Guardian Agent findings are logged with the same prediction shape used by guardrails:

  • type: classify
  • match_type: guardian
  • id: guardian_task_adherence, guardian_coding_dependency_security_review, or guardian_coding_latest_version_review

Guardian categories are also written to metadata.extra_data.guardian_agent.request and metadata.extra_data.guardian_agent.response in exported logs. Nudge and monitor findings appear under actions_and_categories.request.monitored or actions_and_categories.response.monitored. Blocked task-adherence findings appear under actions_and_categories.request.blocked.

If Guardian Agent finds something and nothing was blocked or anonymized, the request outcome becomes monitor_detected. If task adherence is configured with block and the latest user message is classified as unrelated, the request outcome becomes blocked and the upstream model is not called.

Current Limits

  • Dependency extraction is best-effort and can miss unusual manifest shapes.
  • Range specs are not checked for OSV vulnerabilities or latest-version suggestions.
  • Vulnerable dependency output is not hard-blocked today.
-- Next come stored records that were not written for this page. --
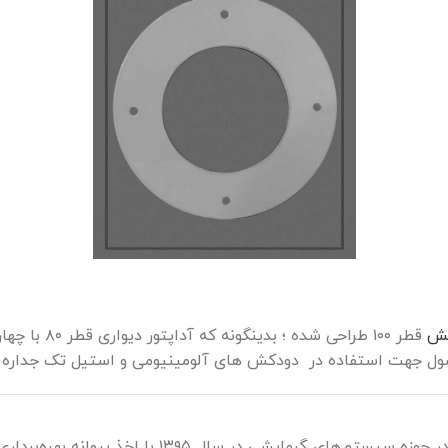
کش
قطر ۱۰۰ طراح
گروه صنعتی کاموس باهدف بست و ارتقای تولید ملی در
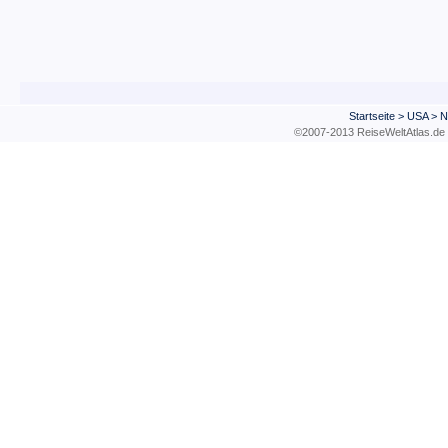
Startseite
>
USA
>
N
©2007-2013 ReiseWeltAtla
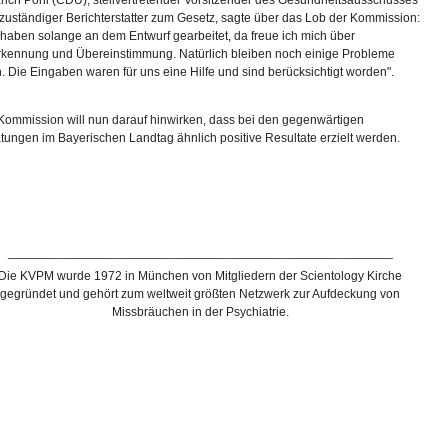
Erich Pohl (CDU), stellvertretender Vorsitzender des Gesundheitsausschusses
zuständiger Berichterstatter zum Gesetz, sagte über das Lob der Kommission:
 haben solange an dem Entwurf gearbeitet, da freue ich mich über
kennung und Übereinstimmung. Natürlich bleiben noch einige Probleme
n. Die Eingaben waren für uns eine Hilfe und sind berücksichtigt worden".
Kommission will nun darauf hinwirken, dass bei den gegenwärtigen
tungen im Bayerischen Landtag ähnlich positive Resultate erzielt werden.
_______________________________________________________
Die KVPM wurde 1972 in München von Mitgliedern der Scientology Kirche
gegründet und gehört zum weltweit größten Netzwerk zur Aufdeckung von
Missbräuchen in der Psychiatrie.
The current behavior is monitor plus retry, with an appended advisory as fallback.
  • Task adherence checks only the latest user message.
  • Task adherence requires a system prompt. No system prompt means no task-adherence check.
  • Dependency and task-adherence network checks fail open on transient errors.
  • Response-side task adherence is not implemented.
  • Streaming response-side checks are only implemented for dependency security and latest-version coding helpers.